College of Bioinformatics Science and Technology, Harbin Medical University, Harbin, 150081, China.
Gene. 2013 Apr 15;518(2):425-30. doi: 10.1016/j.gene.2012.12.022. Epub 2013 Jan 9.
Polycomb group (PcG) proteins are epigenetic regulators that are essential for stem cell differentiation. Identifying PcG binding profiles is important for understanding the mechanisms of PcG-mediated repression in mammals. We used a mapping-convergence (M-C) algorithm using support vector machine (SVM) technology for genome-wide identification of PcG target genes in human embryonic stem cells. The method combined histone modifications and transcription factor binding motifs, eliminating the need for negative training samples as in traditional SVM. Good prediction accuracy comprising 3-fold cross-validation was obtained. In the analysis of 3133 PcG target genes identified by the model, PcG proteins were observed to suppress gene expression during differentiation. The results suggested that PcG and DNA methylation non-redundantly repress gene expression during differentiation. The genome-wide identification of PcG target genes will aid the further analysis of PcG mechanisms.

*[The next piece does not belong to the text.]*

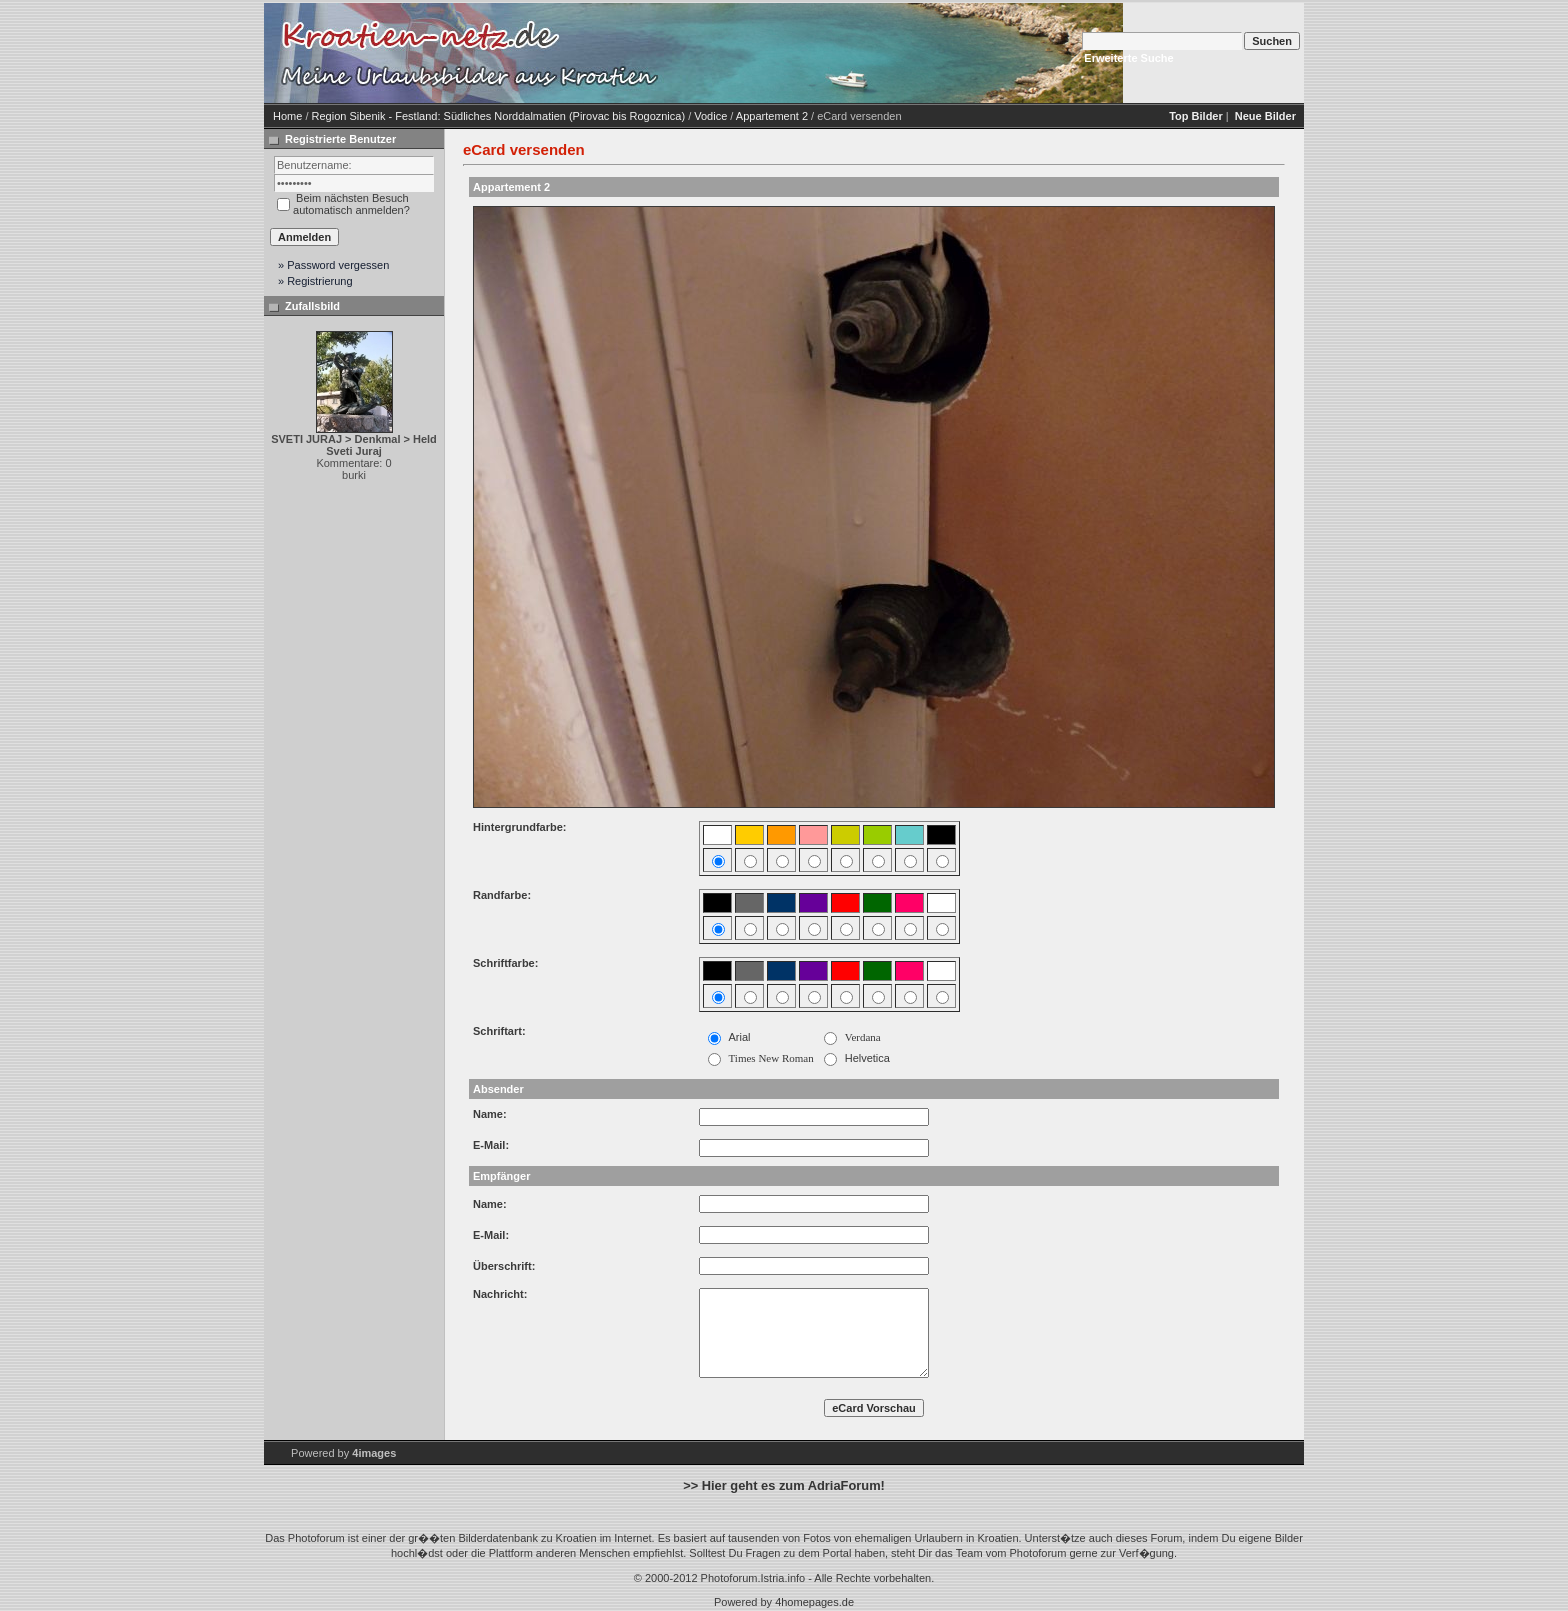  What do you see at coordinates (287, 116) in the screenshot?
I see `Home` at bounding box center [287, 116]. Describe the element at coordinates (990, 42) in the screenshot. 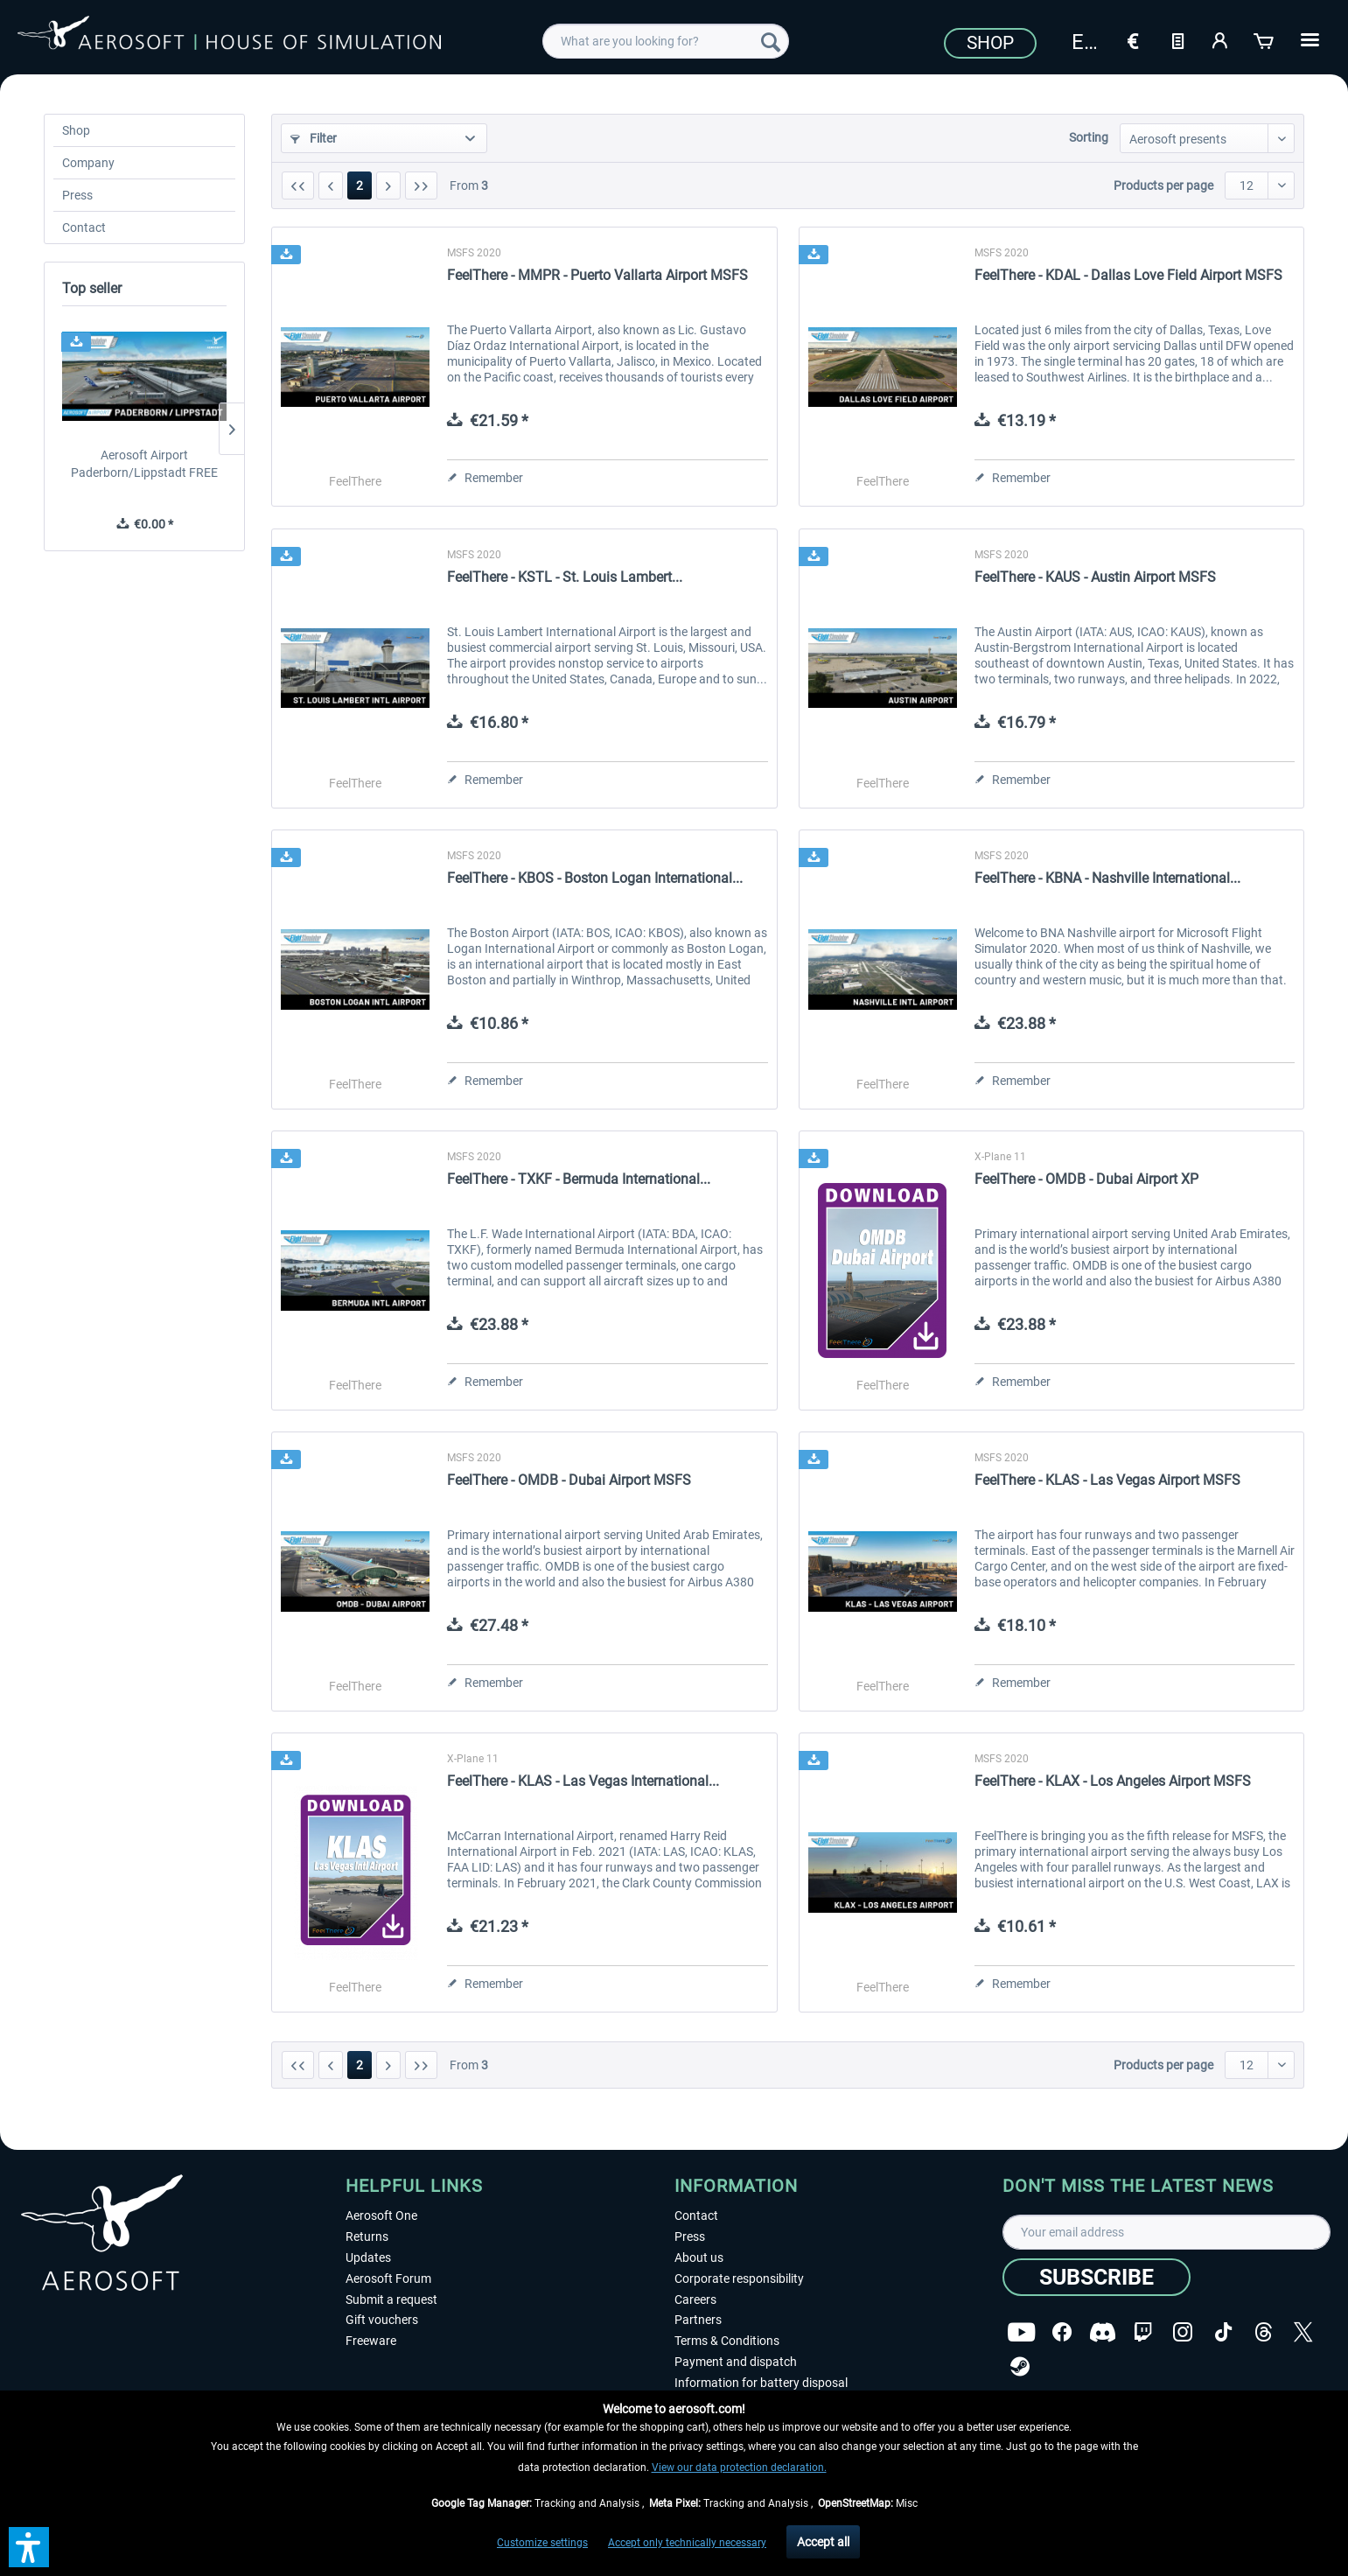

多梳抑制复合物(PcG)蛋白是表观遗传调控因子,对于干细胞分化至关重要。鉴定 PcG 结合谱对于理解哺乳动物中 PcG 介导的抑制机制非常重要。我们使用了一种基于支持向量机(SVM)技术的映射收敛(M-C)算法,用于在人类胚胎干细胞中进行全基因组鉴定 PcG 靶基因。该方法结合了组蛋白修饰和转录因子结合基序,消除了传统 SVM 中需要阴性训练样本的需求。通过 3 倍交叉验证获得了良好的预测准确性。在对模型鉴定的 3133 个 PcG 靶基因的分析中,观察到 PcG 蛋白在分化过程中抑制基因表达。结果表明,PcG 和 DNA 甲基化在分化过程中非冗余地抑制基因表达。全基因组鉴定 PcG 靶基因将有助于进一步分析 PcG 机制。